Сама по себе книга постепенно становится архаическим объектом. Ее бумажно-пыльный запах, желтеющие страницы, сама ее материальность – признаки исчезающей цивилизации. Ходишь среди книжных шкафов, полок, стеллажей – и как будто погружаешься в прошлое. В жанре книги еще можно создавать раритеты, произведения книжного искусства, но цивилизация уже двинулась дальше. Глаза привыкли к пространству экрана, к бисерной россыпи электронных букв. Книжные шкафы, ряды корешков – кажется, что все это реликтовый слой, вроде бабушкиных сундуков или старинной мебели, предмет будущих археологических раскопок.
В нашей цивилизации книга родственна телу, соприродна ему, поскольку некая информация занимает место в пространстве, обладает плотностью, инертностью, непроницаемостью для других тел. Но если информация вычИтывается, вычитАется: из книги как тела и из тела как книги – и начинает странствовать в виде каких-то кодовых матриц или электронных пучков, перебегая с экрана на экран, то само тело как трехмерный пространственный объект воспринимается уже как пережиток прошедших эпох.

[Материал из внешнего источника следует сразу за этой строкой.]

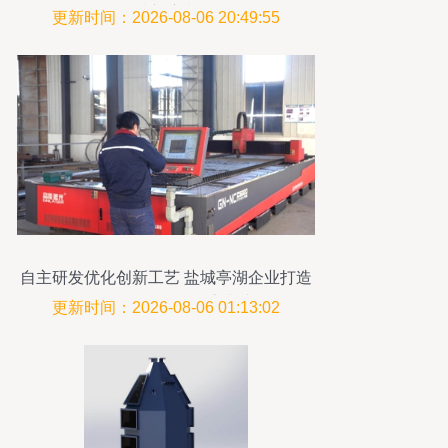
技新浪潮
更新时间：2026-08-06 20:49:55
自主研发优化创新工艺 盐城亭湖企业打造
全国首创环保设备流水线
更新时间：2026-08-06 01:13:02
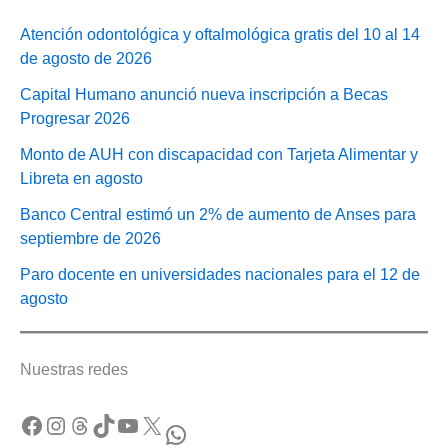
Atención odontológica y oftalmológica gratis del 10 al 14
de agosto de 2026
Capital Humano anunció nueva inscripción a Becas
Progresar 2026
Monto de AUH con discapacidad con Tarjeta Alimentar y
Libreta en agosto
Banco Central estimó un 2% de aumento de Anses para
septiembre de 2026
Paro docente en universidades nacionales para el 12 de
agosto
Nuestras redes
Facebook
Instagram
Threads
TikTok
YouTube
X
WhatsApp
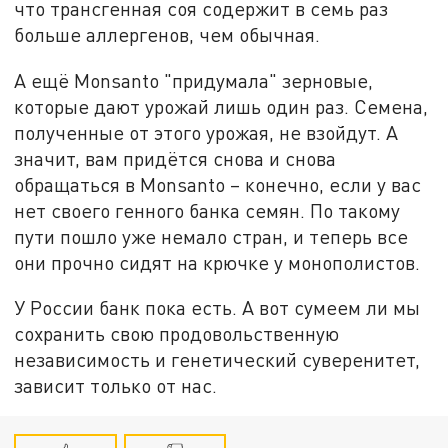
что трансгенная соя содержит в семь раз
больше аллергенов, чем обычная.
А ещё Monsanto "придумала" зерновые,
которые дают урожай лишь один раз. Семена,
полученные от этого урожая, не взойдут. А
значит, вам придётся снова и снова
обращаться в Monsanto – конечно, если у вас
нет своего генного банка семян. По такому
пути пошло уже немало стран, и теперь все
они прочно сидят на крючке у монополистов.
У России банк пока есть. А вот сумеем ли мы
сохранить свою продовольственную
независимость и генетический суверенитет,
зависит только от нас.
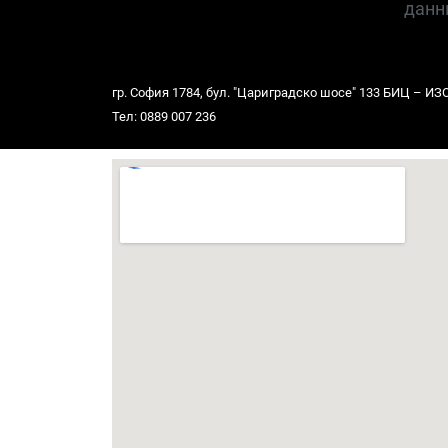
данн
гр. София 1784, бул. "Цариградско шосе" 133 БИЦ – ИЗОТ,
Тел: 0889 007 236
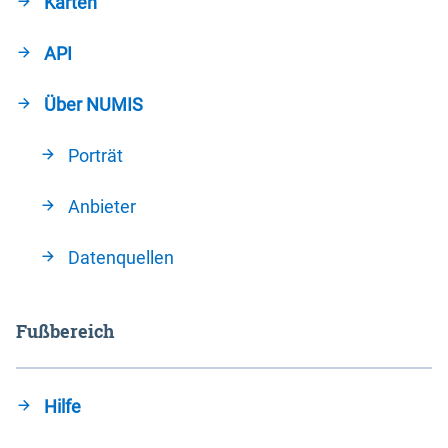
Karten
API
Über NUMIS
Porträt
Anbieter
Datenquellen
Fußbereich
Hilfe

Сведенное к записи генетической формулы, оно будет легко передаваться по электронным сетям с терминала на терминал. Книга и тело, как физические придатки друг друга, разделяют общую судьбу. Американцам уже психологически трудно прикасаться друг к другу, потому что в самом жесте прикосновения чувствуется его архаичность, неадекватность той знаковой субстанции, какую люди собой представляют. Люди становятся все менее телесными, утрачивают ощущение боли и удовольствия. Вместо болеющих органов – протезы; вместо удовольствия – здоровье; вместо эроса – спорт… Прикасаться к другому в знаковом обществе – все равно как читать книгу, шевеля губами и водя пальцем по строкам. Только малограмотный может позволить себе так грубо и неприлично отелеснивать знаки.
Библиотека и кладбище
Если долго ходить по современным библиотекам, начинаешь остро чувствовать не просто запах пыли, оседающей в легких, но и нарастающий приступ тоски, которую можно назвать
Люди знают, что они смертны, и готовятся к своему концу. Некоторых утешает то, что лучшая часть их «я», заветные мысли и чувства, итоги многолетних трудов и изысканий переживут их и останутся в памяти потомков. Израильский писатель Амос Оз так размышляет об этом:
…Люди приходят и уходят, рождаются и умирают, и только книги бессмертны. Когда я был маленьким, я хотел вырасти и стать книгой. Не писателем, а книгой. Людей можно убивать, как муравьев. И писателей не так уж трудно убить. Но книгa!.. Даже если ее будут систематически уничтожать, есть шанс, что какой-нибудь один экземпляр уцелеет и, забытый, будет жить вечно и неслышно на полках какой-нибудь отдаленной библиотеки в Рейкьявике, в Вальядолиде, в Ванкувере.
Проходя мимо длинных библиотечных рядов, уставленных разноцветными корешками, чувствуешь себя словно в колумбарии, где так же в ряд выстроились разноцветные урны с именами усопших. Чувство даже более тяжелое: там погребен смертный прах людей, а здесь выставлен прах того, что они считали залогом своего бессмертия. Это второе кладбище, куда попадают немногие удостоенные, но зато и запах тления сильнее, ведь оно исходит от самого «вечного», «нетленного».
Кто знает, во что вкладывали свою жизнь те люди, что лежат на кладбищах? Может быть, в рождение и воспитание детей. Может быть, лечили больных или строили дороги и мосты, которые еще служат людям. Может быть, они скрашивали жизнь своим близким или дальним, кого-то радовали своей красотой или веселым нравом. Их следы, их семена рассеялись по миру, и мы не ведаем, на какую почву они упали, где проросли. А здесь все семена собраны в одном душноватом книгохранилище. Ради вот этих фолиантов, которых явно не раскрывала ничья рука, кроме хранителя-регистратора, люди трудились, мучились, изводили себя, лишали тепла и внимания близких. Миллионы лет, миллиарды часов, вырванные кровавыми кусками из человеческих жизней, запечатаны здесь в пожелтевшие страницы и переплеты. У них нет другой жизни, чем на этих полках, но и на этих полках у них жизни нет.